▶ _What you will do_
The output is the lines below from the one with "Z24, Z26 or Z25." through the one with "following to complete", both included, printed exactly and with no other line.

Saved data entries

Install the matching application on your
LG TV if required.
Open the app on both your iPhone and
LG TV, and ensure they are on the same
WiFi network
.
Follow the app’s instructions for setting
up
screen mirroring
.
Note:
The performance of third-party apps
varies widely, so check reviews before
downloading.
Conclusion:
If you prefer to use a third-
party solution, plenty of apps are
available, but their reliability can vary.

--

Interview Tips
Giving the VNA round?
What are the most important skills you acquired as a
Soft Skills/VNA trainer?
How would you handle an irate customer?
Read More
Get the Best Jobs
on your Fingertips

==

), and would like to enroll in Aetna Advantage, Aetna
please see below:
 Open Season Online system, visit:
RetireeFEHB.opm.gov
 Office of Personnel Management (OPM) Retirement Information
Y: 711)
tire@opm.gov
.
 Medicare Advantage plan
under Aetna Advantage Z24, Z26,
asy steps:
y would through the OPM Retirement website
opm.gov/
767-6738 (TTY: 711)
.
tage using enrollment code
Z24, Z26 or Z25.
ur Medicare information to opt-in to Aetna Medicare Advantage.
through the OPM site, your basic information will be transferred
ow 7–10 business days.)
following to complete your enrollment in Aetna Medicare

▶ _Task result_
Z24, Z26 or Z25.
ur Medicare information to opt-in to Aetna Medicare Advantage.
through the OPM site, your basic information will be transferred
ow 7–10 business days.)
following to complete your enrollment in Aetna Medicare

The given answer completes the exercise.